Here's an example which applies to scoring metrics which can be decomposed as a sum of errors over individual observations. Partition the set of validation observation indices $D = \{1, 2, \dots, n \}$ into positively labeled observations and negatively labeled ones: $D_{+}, D_{-}$, respectively.

$$ \begin{align} \text{plain error} &= \frac{1}{|D|} \sum_{i \in D} \text{err}(\hat{y}_i, y_i) \\ \text{balanced error} &= \frac{1}{2} \Bigg( \frac{1}{|D_{+}|} \sum_{i \in D_{+}} \text{err}(\hat{y}_i, y_i) \Bigg) + \frac{1}{2} \Bigg( \frac{1}{|D_{-}|} \sum_{i \in D_{-}} \text{err}(\hat{y}_i, y_i) \Bigg). \end{align} $$

For an example of re-weighing a slightly more complex metric, see my answer here. It performs re-weighing for the Area Under the Precision-Recall Curve (AUPRC).

It's important to keep in mind that balanced scores are not always desirable. For example, if your dataset is a large random sample and has class imbalance, and the costs of poor predictions are equivalent across classes, then a balanced scoring metric is wrong; it over-emphasizes the smaller class because it's less prevalent, not because it's more important. The weights of observations during evaluation is determined completely by costs related to the model's application, not their class' prevalence in the data distribution. Here's a question containing links and answers speaking to this principle.
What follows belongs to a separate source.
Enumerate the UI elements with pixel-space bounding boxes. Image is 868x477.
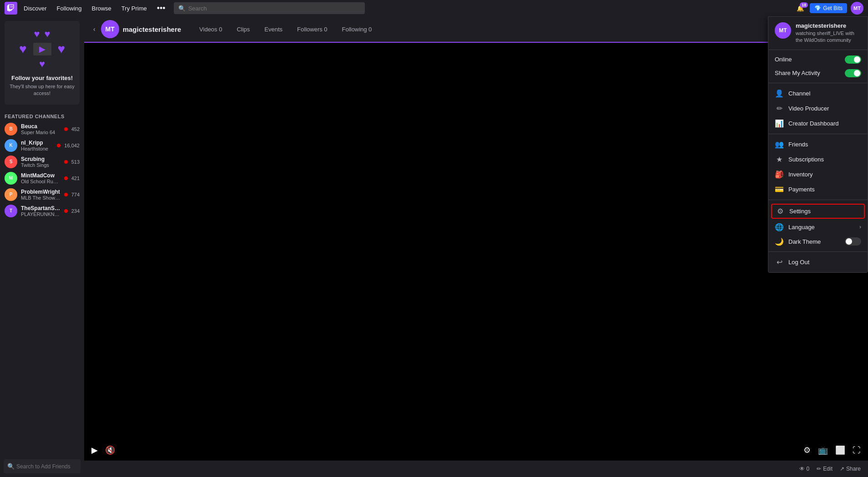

But say you know that you want a balanced score, and it's difficult to modify the scoring metric to achieve equal weighing over classes. In this case, you need to balance data. From the whole sample, the validation split should be (randomly) subsampled. Say that this validation split contains $n$ positive observations and $m$ negative observations, and $n < m$. Then randomly subsample $n$ of the $m$ negative observations, and score the metric on these $2n$ observations. This procedure seems to be option (2) in your question. The benefit of option (2) over option (1) is not that fewer observations are dropped; in both options, 1000 observations won't be evaluated on. The benefit is that you don't disturb the empirical distribution of classes in the training split. In option (1), the training class distribution will be biased wrt the 1:3 ratio.

chicxulub
  • 1,420